Epilog
Alice kembali membuka matanya dan mendapati langit-langit berwarna putih dan seorang wanita meneriakinya.
“Alice!”
Kini lebih banyak orang yang mengerumuninya. Panca inderanya juga semakin jelas seiring berjalannya waktu. Dan dia pun sadar kalau sekarang tengah berada di rumah sakit. Dengan alat bantu pernapasan dan infus yang terhubung ke tubuhnya.
Pecahan ingatannya akan dunia bernama monochrome itu kembali melayang ke benaknya. Saat Shiroko menyambutnya, dan saat Kurone mendekapnya…
“Kurone! Shiroko!”
Seorang pria berpakaian putih akhirnya mendatanginya dan memeriksanya.
“Kalian siapa? Dimana Kurone dan Shiroko?”
Kerumunan itu hanya dapat melihat Alice dengan tatapan heran dan bingung. Entah siapa yang dia maksud.
“Siapa itu, Alice? Orang yang telah menyebabkan ini padamu?” tanya wanita paruh baya itu. “Akan kujamin mereka mendapatkan akibat yang setimpal!”
“Bukan!” senggah Alice sambil menahan lengan wanita itu. “Memangnya apa yang sudah terjadi padaku?”
“Kau koma setelah mengalami kecelakaan tabrak lari saat hendak pulang setelah kerja. Pelakunya melarikan diri dan sampai sekarang belum ditemukan.”
“Berapa lama aku koma?” tanya Alice penasaran.
“5 bulan.”
“Kami menemukanmu tergeletak di atas penyebrangan dengan posisi tengkurap dan bersimbah darah.”

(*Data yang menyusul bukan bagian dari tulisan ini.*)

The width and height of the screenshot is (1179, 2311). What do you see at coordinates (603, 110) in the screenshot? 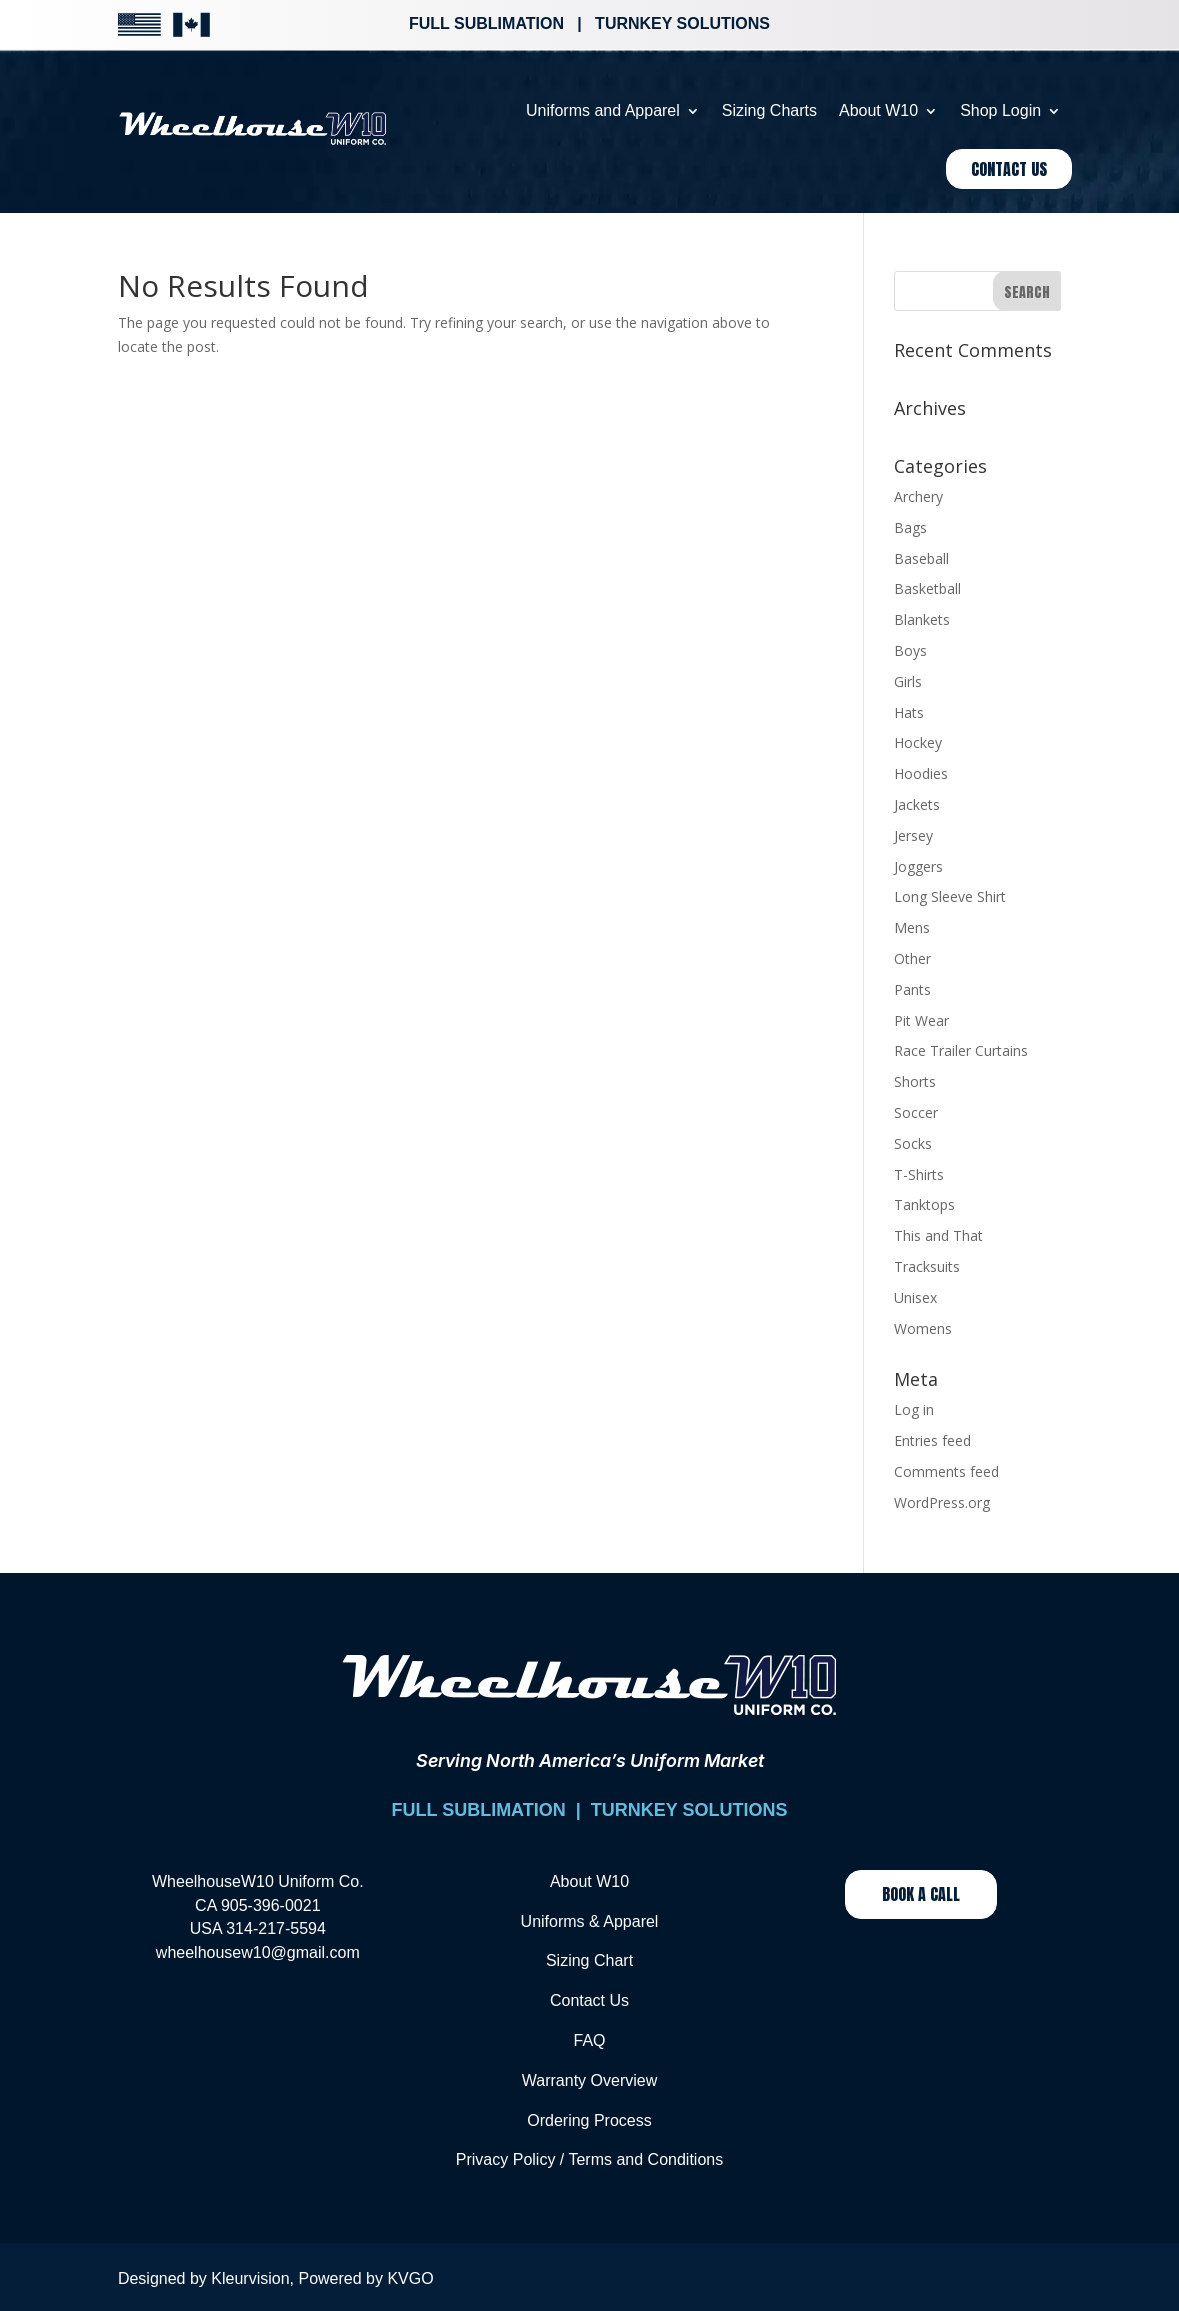 I see `Uniforms and Apparel` at bounding box center [603, 110].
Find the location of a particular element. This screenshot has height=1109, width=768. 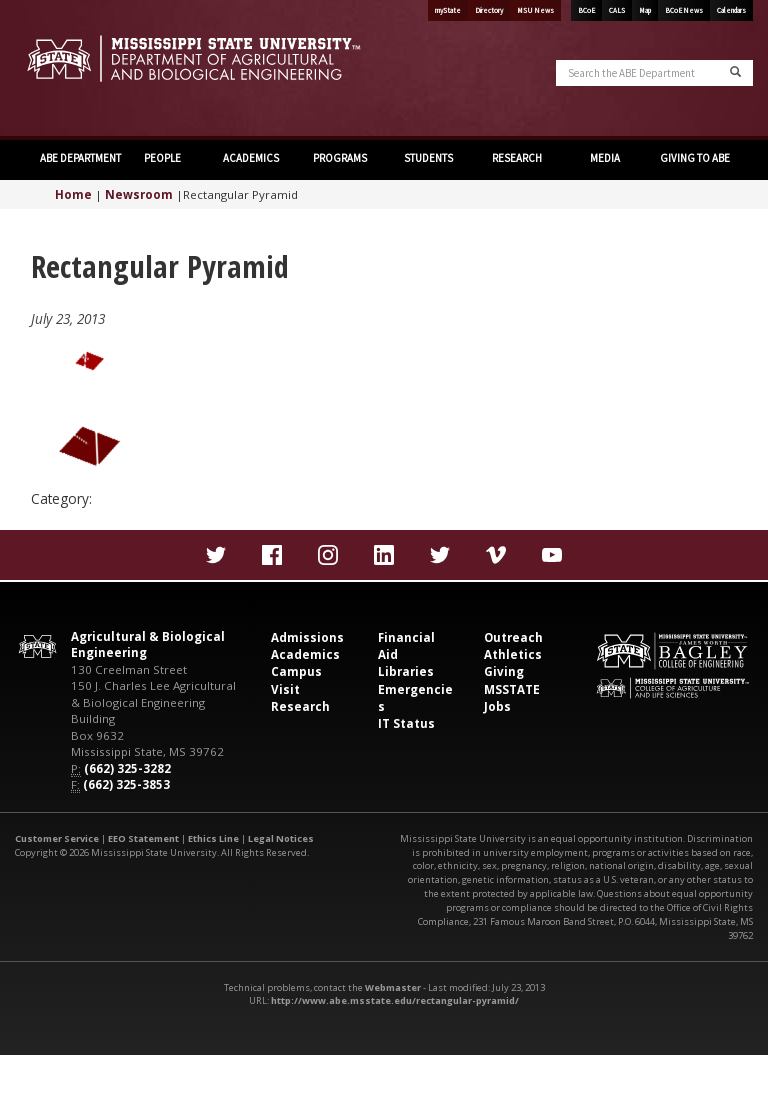 PROGRAMS is located at coordinates (340, 158).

Semua jadi masuk akal. 5 bulan mewakili 5 hari di Monochrome. Dan hitam putihnya dunia itu karena hal terakhir yang dia lihat adalah lantai bergaris hitam putih.
“Tolong tinggalkan aku sendiri…”
Di dalam ruang sepi itu Alice berpikir keras. Apakah waktu yang dia habiskan di Monochrome itu nyata? Atau hanya khayalan belaka?
Apa sosok Shiroko dan Kurone juga nyata? Atau hanya objek dari imajinasinya?
Alice tidak tahu lagi dan tidak mau tahu lagi. Semua pemikirannya itu membuat kepalanya berdenyut sakit. Mungkin dia harus mengakui kalau semua itu hanyalah efek samping benturan yang dia alami.
Waktu terus berlalu. Kehidupan Alice kembali seperti semula. Monochrome dan isinya hanya menjadi fosil hidup di benak gadis 20 tahun itu. Namun masih segar diingatannya saat Kuone mengatakan bahwa dia akan menemukan Alice lagi.
“Sakuranya indah, ya!” gumam Alice sambil menatap pohon berbunga merah jambu itu saat lewat di bawahnya. Sinar mentari yang menyelinap dari sela-sela bunga itu menerangi sosok Alice yang tersenyum dengan indahnya.
“Oh ya, ini musim semi pertamamu setelah insiden itu ya?” Eve yang berjalan di sisi Alice juga ikut menikmati pemandangan itu. “Siapa kau bilang waktu itu? Kurone dan Shiroko, ya?” Eve melirik Alice yang masih tersenyum mengingat semua imajinasinya. “Tak kusangka kau masih sempat menghayal dalam koma…”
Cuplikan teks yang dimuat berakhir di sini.